Onde Djin Sganzerla, ao incorporar em cativante gestual no
conluio palavra- movimento, teatro-dança, assume um sotaque bauschiano. Irradiando convicção sincera e densidade emotiva nos contornos de seu
papel.
E que tem menor favorecimento no personagem de André Guerreiro
Lopes, quase apenas acólito e complementar ao perfil biográfico enfocado, mas revelando
segurança nesta eventual limitação acional.
Embora, às vezes, uma narrativa fragmentária, acentuada no hermetismo
de algumas passagens em inglês, ora cinéticas ora auditivas, corra o risco de
uma menor cumplicidade da plateia. Ou numa quebra da progressão dramática por
uma performance poética com potencializada nuance de subjetivismo psíquico.

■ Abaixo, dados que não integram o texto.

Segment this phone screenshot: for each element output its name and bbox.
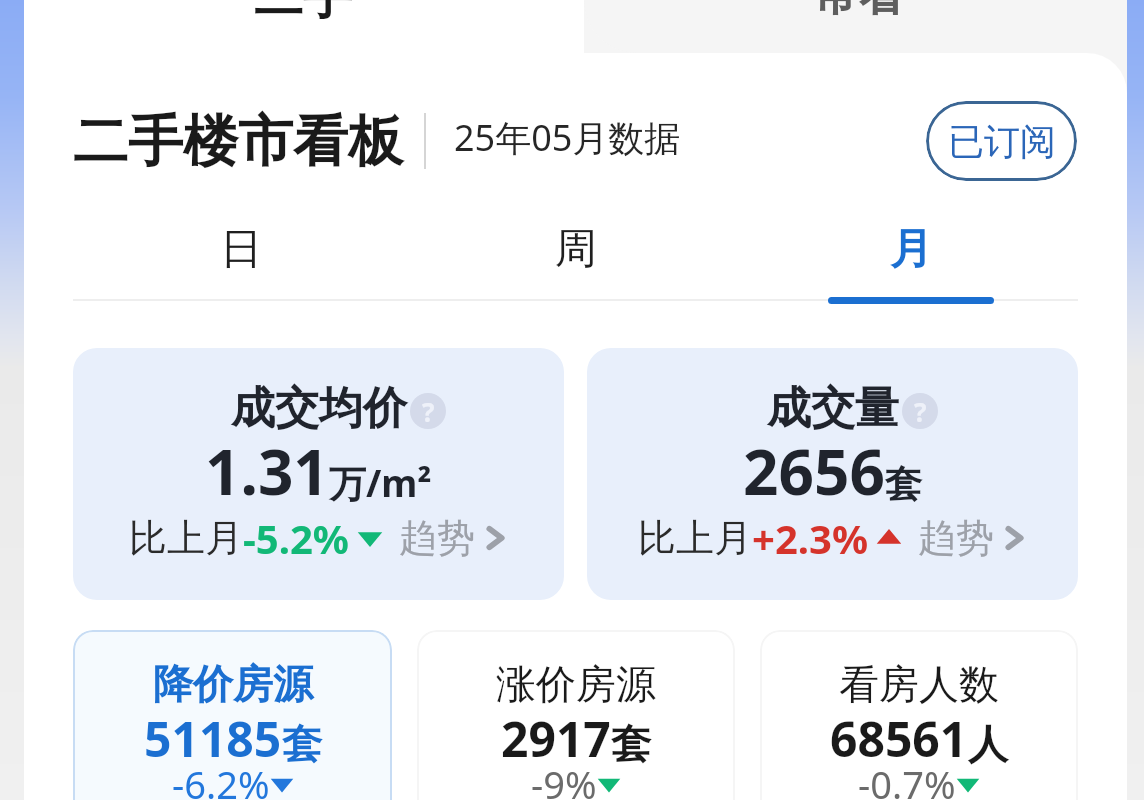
button[interactable]: 周 xyxy=(408,208,743,304)
staticText: 51185 xyxy=(144,706,282,771)
button[interactable]: 看房人数 xyxy=(760,630,1078,800)
staticText: -0.7% xyxy=(858,758,956,800)
staticText: 比上月 xyxy=(638,514,752,562)
button[interactable]: Help xyxy=(410,393,446,429)
staticText: 二手 xyxy=(254,0,352,19)
staticText: 比上月 xyxy=(129,514,243,562)
staticText: 套 xyxy=(885,461,922,508)
button[interactable]: 成交均价 xyxy=(73,348,564,600)
button[interactable]: Help xyxy=(902,393,938,429)
staticText: 趋势 xyxy=(918,514,994,562)
staticText: +2.3% xyxy=(752,511,868,565)
staticText: 1.31 xyxy=(205,429,329,513)
staticText: 二手楼市看板 xyxy=(73,107,403,176)
staticText: 万/m² xyxy=(329,457,432,508)
staticText: 已订阅 xyxy=(948,119,1056,164)
button[interactable]: 月 xyxy=(743,208,1078,304)
staticText: 68561 xyxy=(830,706,968,771)
button[interactable]: 二手 xyxy=(24,0,576,53)
staticText: 套 xyxy=(282,719,322,769)
button[interactable]: 成交量 xyxy=(587,348,1078,600)
staticText: -6.2% xyxy=(172,758,270,800)
staticText: 趋势 xyxy=(399,514,475,562)
button[interactable]: 常看 xyxy=(584,0,1127,53)
button[interactable]: 涨价房源 xyxy=(417,630,735,800)
staticText: ? xyxy=(422,394,435,429)
button[interactable]: 已订阅 xyxy=(926,101,1077,181)
staticText: 降价房源 xyxy=(153,659,313,709)
button[interactable]: 日 xyxy=(73,208,408,304)
staticText: 看房人数 xyxy=(839,659,999,709)
staticText: 涨价房源 xyxy=(496,659,656,709)
staticText: -5.2% xyxy=(243,511,349,565)
staticText: 人 xyxy=(968,719,1008,769)
staticText: -9% xyxy=(531,758,597,800)
staticText: ? xyxy=(914,394,927,429)
staticText: 日 xyxy=(220,223,262,276)
button[interactable]: 降价房源 xyxy=(73,630,392,800)
staticText: 常看 xyxy=(813,0,905,19)
staticText: 周 xyxy=(555,223,597,276)
staticText: 2656 xyxy=(743,429,885,513)
staticText: 成交量 xyxy=(767,381,899,436)
staticText: 2917 xyxy=(501,706,611,771)
staticText: 月 xyxy=(890,223,932,276)
staticText: 成交均价 xyxy=(231,381,407,436)
staticText: 25年05月数据 xyxy=(454,113,681,162)
staticText: 套 xyxy=(611,719,651,769)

Mas, de forma algum, estes interregnos ou marcações são capazes
de invalidar a espontaneidade criativa deste espetáculo, na sua retomada estético/teatral de um dos mais enigmáticos e metafóricos mistérios poéticos
de todos os tempos.
Wagner Corrêa de Araújo
ILHADA EM MIM-SYLVIA PLATH está em cartaz no Teatro Poeira/Botafogo, de quinta a sábado, 21h;domingo, às 19h. 60 minutos. Até 10 de Junho.